Three years ago, a window opened and your light crept in — slowly, then all at once. This letter took a similar unhurried pace: needing twenty-six days to arrive at the words. So much has been said, felt, overcome.
Our redemption resides in how little has been lost. No single otherworldly good has been taken away from Eden’s garden, only bittersweet lessons added to grow into honeyed fruits ripe for our picking.
Today, hatchlings chirped at the trails of white across the blue sky. Magnificent metal birds thought to be their kin left them there as sights to behold; as abstractions to ponder on from afar.
Love was once like that for me: curious velvety streaks stark against vast cerulean canvas, only meant to be adored or gawked at from a distance.

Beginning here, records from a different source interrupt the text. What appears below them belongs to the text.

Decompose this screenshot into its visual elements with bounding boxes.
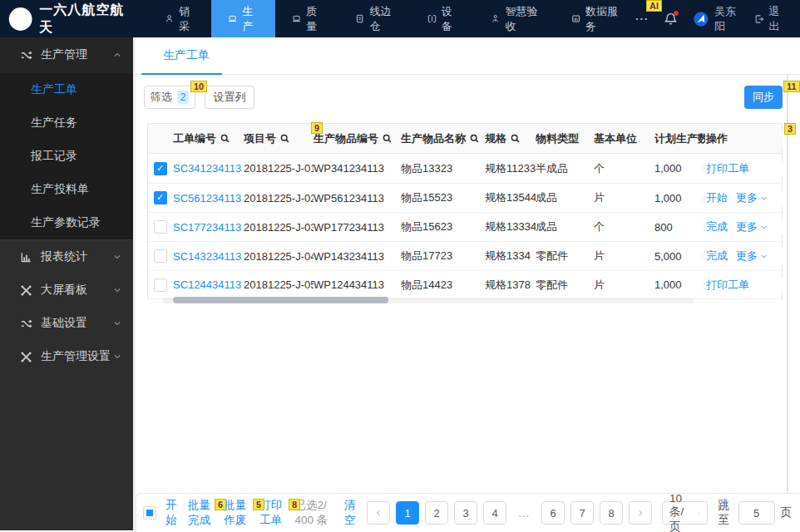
tab-ink-bar: [141, 73, 222, 75]
row-checkbox[interactable]: [154, 191, 167, 204]
item-no: WP143234113: [314, 250, 384, 263]
sidebar-group-basic-settings[interactable]: 基础设置: [0, 307, 133, 340]
logout-label: 退出: [769, 4, 785, 34]
order-no-link[interactable]: SC177234113: [173, 221, 241, 234]
sidebar-item-feeding-order[interactable]: 生产投料单: [0, 173, 133, 206]
batch-void-link[interactable]: 批量作废: [224, 498, 250, 528]
page-button-8[interactable]: 8: [600, 501, 623, 525]
sidebar-item-parameter-record[interactable]: 生产参数记录: [0, 206, 133, 239]
print-workorder-link[interactable]: 打印工单: [706, 278, 749, 293]
page-button-1[interactable]: 1: [396, 501, 419, 525]
print-workorder-link[interactable]: 打印工单: [706, 161, 749, 176]
nav-item-label: 质量: [306, 4, 322, 34]
annotation-badge-ai: AI: [646, 0, 662, 12]
more-label: 更多: [736, 190, 758, 205]
app-window: 一六八航空航天 销采 生产 质量 线边仓 设备 智慧验收 数据服务 ⋯ 吴东阳 …: [0, 0, 800, 532]
main-content: 生产工单 筛选 2 设置列 同步 工单编号 项目号 生产物品编号 生产物品名称 …: [136, 37, 800, 532]
sidebar-item-work-report[interactable]: 报工记录: [0, 140, 133, 173]
data-service-icon: [571, 12, 580, 25]
sidebar-group-report-statistics[interactable]: 报表统计: [0, 240, 133, 273]
order-no-link[interactable]: SC143234113: [173, 250, 241, 263]
page-button-4[interactable]: 4: [483, 501, 506, 525]
select-all-checkbox[interactable]: [143, 506, 156, 520]
sidebar-submenu: 生产工单 生产任务 报工记录 生产投料单 生产参数记录: [0, 73, 133, 240]
sidebar: 生产管理 生产工单 生产任务 报工记录 生产投料单 生产参数记录 报表统计 大屏…: [0, 37, 133, 530]
nav-item-line-warehouse[interactable]: 线边仓: [338, 0, 411, 37]
page-button-6[interactable]: 6: [541, 501, 565, 525]
next-page-button[interactable]: [629, 501, 652, 525]
start-link[interactable]: 开始: [706, 190, 728, 205]
sidebar-group-dashboard[interactable]: 大屏看板: [0, 273, 133, 307]
more-link[interactable]: 更多: [736, 190, 768, 205]
notification-bell-icon[interactable]: [664, 12, 678, 27]
annotation-badge-8: 8: [289, 499, 300, 510]
order-no-link[interactable]: SC561234113: [173, 192, 241, 204]
more-label: 更多: [736, 249, 758, 264]
search-icon[interactable]: [469, 133, 480, 144]
search-icon[interactable]: [279, 133, 290, 144]
sidebar-item-production-task[interactable]: 生产任务: [0, 106, 133, 140]
nav-item-production[interactable]: 生产: [211, 0, 274, 37]
user-menu[interactable]: 吴东阳: [693, 4, 738, 34]
nav-item-data-service[interactable]: 数据服务: [555, 0, 635, 37]
nav-item-procurement[interactable]: 销采: [148, 0, 211, 37]
prev-page-button[interactable]: [367, 501, 390, 525]
nav-item-quality[interactable]: 质量: [275, 0, 338, 37]
logout-button[interactable]: 退出: [754, 4, 785, 34]
more-menu-icon[interactable]: ⋯: [635, 11, 649, 27]
jump-page-input[interactable]: [738, 501, 775, 525]
horizontal-scrollbar-thumb[interactable]: [173, 297, 388, 303]
complete-link[interactable]: 完成: [706, 249, 728, 264]
sidebar-group-production-settings[interactable]: 生产管理设置: [0, 340, 133, 373]
brand-block: 一六八航空航天: [0, 0, 125, 37]
scroll-divider: [787, 75, 788, 493]
laptop-icon: [292, 12, 301, 25]
order-no-link[interactable]: SC341234113: [173, 162, 241, 175]
material-type: 零配件: [536, 249, 568, 264]
annotation-badge-6: 6: [215, 499, 226, 510]
clear-selection-link[interactable]: 清空: [344, 498, 358, 528]
row-checkbox[interactable]: [154, 162, 167, 175]
nav-item-equipment[interactable]: 设备: [411, 0, 474, 37]
spec: 规格112334: [485, 161, 536, 176]
plan-qty: 1,000: [654, 192, 682, 204]
spec: 规格1334: [485, 249, 531, 264]
more-link[interactable]: 更多: [736, 219, 768, 234]
order-no-link[interactable]: SC124434113: [173, 278, 241, 291]
filter-button[interactable]: 筛选 2: [144, 86, 195, 109]
sidebar-item-production-workorder[interactable]: 生产工单: [0, 73, 133, 106]
page-button-2[interactable]: 2: [425, 501, 448, 525]
nav-item-label: 设备: [442, 4, 457, 34]
batch-start-link[interactable]: 开始: [165, 498, 179, 528]
complete-link[interactable]: 完成: [706, 219, 728, 234]
search-icon[interactable]: [382, 133, 393, 144]
material-type: 成品: [536, 219, 557, 234]
page-button-7[interactable]: 7: [570, 501, 594, 525]
column-settings-button[interactable]: 设置列: [205, 86, 254, 109]
tools-icon: [20, 284, 32, 297]
sidebar-group-production-management[interactable]: 生产管理: [0, 37, 133, 73]
tab-production-workorder[interactable]: 生产工单: [163, 48, 210, 63]
sync-button[interactable]: 同步: [744, 86, 783, 109]
page-size-select[interactable]: 10条/页: [662, 501, 708, 525]
chevron-down-icon: [697, 510, 701, 517]
sidebar-group-label: 生产管理: [41, 47, 87, 62]
row-checkbox[interactable]: [154, 220, 167, 234]
chevron-down-icon: [760, 253, 768, 260]
page-button-3[interactable]: 3: [454, 501, 477, 525]
tab-bar: 生产工单: [136, 37, 800, 75]
nav-item-smart-acceptance[interactable]: 智慧验收: [474, 0, 555, 37]
more-link[interactable]: 更多: [736, 249, 768, 264]
unit: 片: [594, 278, 605, 293]
row-checkbox[interactable]: [154, 249, 167, 263]
row-checkbox[interactable]: [154, 278, 167, 292]
inspector-icon: [491, 12, 500, 25]
item-name: 物品14423: [401, 278, 452, 293]
document-icon: [355, 12, 364, 25]
batch-complete-link[interactable]: 批量完成: [188, 498, 215, 528]
page-ellipsis[interactable]: ...: [512, 501, 536, 525]
search-icon[interactable]: [510, 133, 521, 144]
search-icon[interactable]: [220, 133, 230, 144]
page-size-value: 10条/页: [669, 492, 690, 532]
person-icon: [165, 12, 174, 25]
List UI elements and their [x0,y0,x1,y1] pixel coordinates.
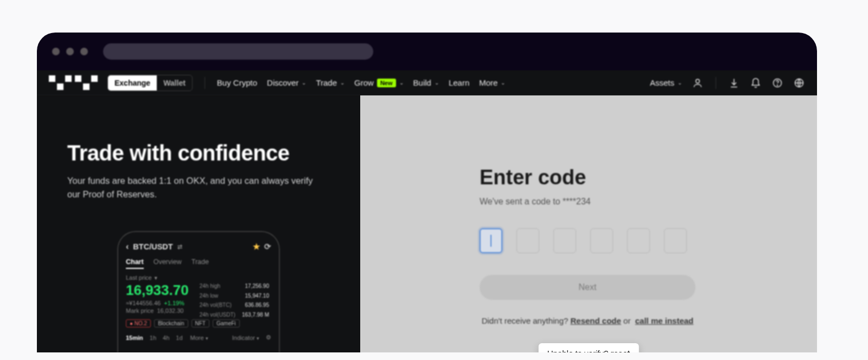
stat-grid: 24h high17,256.90 24h low15,947.10 24h v… [199,281,270,320]
tf-4h: 4h [163,335,169,341]
tf-15min: 15min [126,335,143,341]
settings-icon: ⚙ [266,334,271,341]
help-icon[interactable] [771,77,783,89]
code-digit-6[interactable] [664,228,687,253]
trading-pair: BTC/USDT [133,242,173,251]
brand-logo[interactable] [49,75,98,90]
tab-chart: Chart [126,258,144,269]
hero-title: Trade with confidence [67,141,340,165]
svg-point-2 [777,85,778,85]
hero-subtitle: Your funds are backed 1:1 on OKX, and yo… [67,174,322,201]
nav-buy-crypto[interactable]: Buy Crypto [217,78,257,87]
address-bar[interactable] [103,43,373,60]
chevron-down-icon: ⌄ [435,80,439,86]
chevron-down-icon: ⌄ [501,80,505,86]
mark-price-value: 16,032.30 [157,307,183,314]
tf-indicator: Indicator ▾ [232,335,259,341]
nav-more[interactable]: More⌄ [479,78,505,87]
tab-trade: Trade [192,258,209,269]
reset-tooltip: Unable to verify? reset [539,343,639,352]
nav-grow[interactable]: GrowNew⌄ [354,78,403,87]
price-change: +1.19% [164,300,184,306]
bell-icon[interactable] [750,77,762,89]
sent-message: We've sent a code to ****234 [480,197,774,207]
back-icon: ‹ [126,242,129,252]
mode-toggle: Exchange Wallet [107,75,193,91]
toggle-exchange[interactable]: Exchange [108,75,157,91]
main-split: Trade with confidence Your funds are bac… [37,95,817,352]
code-digit-5[interactable] [627,228,650,253]
app-window: Exchange Wallet Buy Crypto Discover⌄ Tra… [37,70,817,352]
maximize-window-icon[interactable] [80,48,88,55]
tf-1h: 1h [150,335,156,341]
globe-icon[interactable] [793,77,805,89]
code-digit-2[interactable] [516,228,539,253]
nav-assets[interactable]: Assets⌄ [650,78,682,87]
chevron-down-icon: ⌄ [340,80,344,86]
resend-helper: Didn't receive anything? Resend code or … [480,316,695,325]
call-me-link[interactable]: call me instead [635,316,694,325]
chip-blockchain: Blockchain [154,319,188,327]
next-button[interactable]: Next [480,275,695,300]
nav-build[interactable]: Build⌄ [413,78,439,87]
tab-overview: Overview [154,258,182,269]
refresh-icon: ⟳ [264,242,271,251]
code-digit-1[interactable] [480,228,502,253]
window-controls [52,48,88,55]
account-icon[interactable] [692,77,704,89]
chevron-down-icon: ⌄ [678,80,682,86]
reset-link[interactable]: reset [610,349,630,352]
code-digit-3[interactable] [553,228,576,253]
minimize-window-icon[interactable] [66,48,74,55]
svg-point-0 [696,79,700,83]
download-icon[interactable] [728,77,740,89]
top-nav: Exchange Wallet Buy Crypto Discover⌄ Tra… [37,70,817,95]
swap-icon: ⇄ [177,243,182,250]
enter-code-panel: Enter code We've sent a code to ****234 … [360,95,817,352]
nav-separator [716,77,716,89]
nav-separator [205,77,205,89]
code-digit-4[interactable] [590,228,613,253]
tf-more: More ▾ [190,335,208,341]
close-window-icon[interactable] [52,48,60,55]
chip-nft: NFT [192,319,209,327]
phone-mock: ‹ BTC/USDT ⇄ ★ ⟳ Chart Overview Trade La… [117,231,280,352]
hero-panel: Trade with confidence Your funds are bac… [37,95,360,352]
resend-code-link[interactable]: Resend code [571,316,621,325]
nav-trade[interactable]: Trade⌄ [316,78,344,87]
new-badge: New [377,79,396,87]
nav-learn[interactable]: Learn [449,78,469,87]
browser-frame: Exchange Wallet Buy Crypto Discover⌄ Tra… [37,33,817,352]
code-input-group [480,228,774,253]
browser-titlebar [37,33,817,70]
chevron-down-icon: ⌄ [399,80,404,86]
toggle-wallet[interactable]: Wallet [157,75,192,91]
chevron-down-icon: ⌄ [302,80,306,86]
nav-discover[interactable]: Discover⌄ [267,78,306,87]
star-icon: ★ [253,242,260,251]
chip-gamefi: GameFi [213,319,240,327]
last-price-label: Last price [126,274,152,281]
masked-destination: ****234 [563,197,591,206]
approx-price: ≈¥144556.46 [126,300,161,306]
tf-1d: 1d [176,335,182,341]
enter-code-title: Enter code [480,166,774,189]
mark-price-label: Mark price [126,307,154,314]
chip-rank: ● NO.2 [126,319,151,327]
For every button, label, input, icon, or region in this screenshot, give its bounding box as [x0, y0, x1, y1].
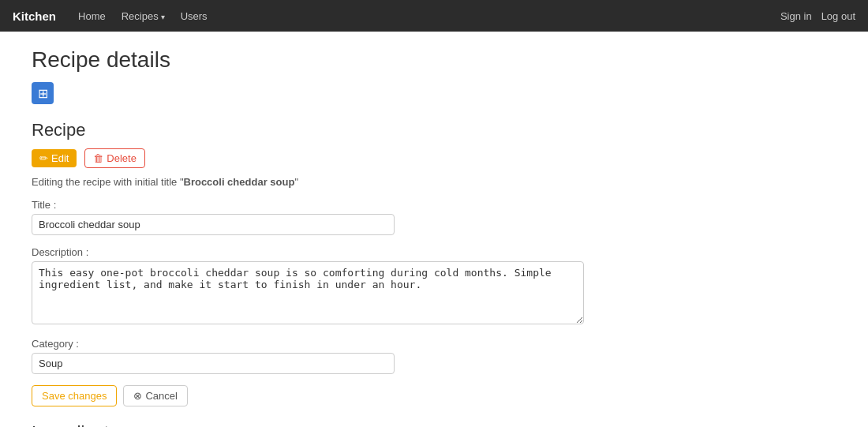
- recipe-section: Recipe ✏ Edit 🗑 Delete Editing the recip…: [32, 120, 726, 406]
- log-out-link[interactable]: Log out: [821, 10, 855, 22]
- main-content: Recipe details ⊞ Recipe ✏ Edit 🗑 Delete …: [0, 32, 758, 427]
- navbar-home-link[interactable]: Home: [72, 7, 112, 25]
- category-input[interactable]: [32, 353, 395, 374]
- title-label: Title :: [32, 199, 726, 211]
- category-label: Category :: [32, 338, 726, 350]
- category-field-group: Category :: [32, 338, 726, 374]
- title-input[interactable]: [32, 214, 395, 235]
- ingredients-section-title: Ingredients: [32, 422, 726, 427]
- save-changes-button[interactable]: Save changes: [32, 385, 117, 406]
- cancel-button[interactable]: ⊗ Cancel: [123, 385, 187, 406]
- delete-button[interactable]: 🗑 Delete: [84, 148, 145, 168]
- chevron-down-icon: [161, 10, 165, 22]
- page-title: Recipe details: [32, 47, 726, 73]
- navbar-brand: Kitchen: [13, 9, 56, 23]
- title-field-group: Title :: [32, 199, 726, 235]
- navbar-links: Home Recipes Users: [72, 7, 780, 25]
- description-field-group: Description : This easy one-pot broccoli…: [32, 246, 726, 327]
- sign-in-link[interactable]: Sign in: [780, 10, 812, 22]
- navbar-right: Sign in Log out: [780, 10, 855, 22]
- expand-icon: ⊞: [38, 86, 48, 101]
- trash-icon: 🗑: [93, 152, 103, 164]
- navbar-recipes-link[interactable]: Recipes: [115, 7, 171, 25]
- form-actions: Save changes ⊗ Cancel: [32, 385, 726, 406]
- description-label: Description :: [32, 246, 726, 258]
- edit-button[interactable]: ✏ Edit: [32, 149, 77, 167]
- recipe-title-bold: Broccoli cheddar soup: [184, 176, 295, 188]
- pencil-icon: ✏: [39, 152, 48, 164]
- edit-notice: Editing the recipe with initial title "B…: [32, 176, 726, 188]
- navbar-users-link[interactable]: Users: [174, 7, 214, 25]
- circle-x-icon: ⊗: [133, 390, 142, 402]
- recipe-action-buttons: ✏ Edit 🗑 Delete: [32, 148, 726, 168]
- expand-button[interactable]: ⊞: [32, 82, 54, 104]
- recipe-section-title: Recipe: [32, 120, 726, 140]
- navbar: Kitchen Home Recipes Users Sign in Log o…: [0, 0, 868, 32]
- ingredients-section: Ingredients + Add Name Quantity Edit Rem…: [32, 422, 726, 427]
- description-textarea[interactable]: This easy one-pot broccoli cheddar soup …: [32, 261, 584, 324]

I, the hatchling, still sticky from naiveté and afterbirth.
Love — always just out of reach; always far beyond what my sometimes-juvenile mind can grasp. Three years past.
Inside this mortal vessel, the heart played second fiddle to the brain. I dared not delude myself into believing the heart is capable of anything except giving into losing fancies. In absolute truth, I dared not deceive myself too boldly lest I be disappointed. I was none the wiser.
Love doesn’t hurt. I’ve heard this spoken often then. Three years with you, I believe this to be true now.
When storms rage, you are the lighthouse that guides me safely to shore. When freezing, you are the balmy calm that sways me away from sinister sleep. When restless, you fill the growing void with peace.
Thank you for your light. Thank you for your warmth. Thank you for your solace. My weary bones are made sturdy, my soul knows no hunger, my heart is rid of fear because of all that you are.
When the next tempest hits, I will anchor myself with the kindness and wisdom that drip from your tongue. When the chasm proves too great to overcome, it will be your hand that pulls me out of the depths. When doubt casts its shadows, it will be these three years I will fondly look back on to shake me out of the haze.
I’ve loved you then. I love you now. I’ll love you always.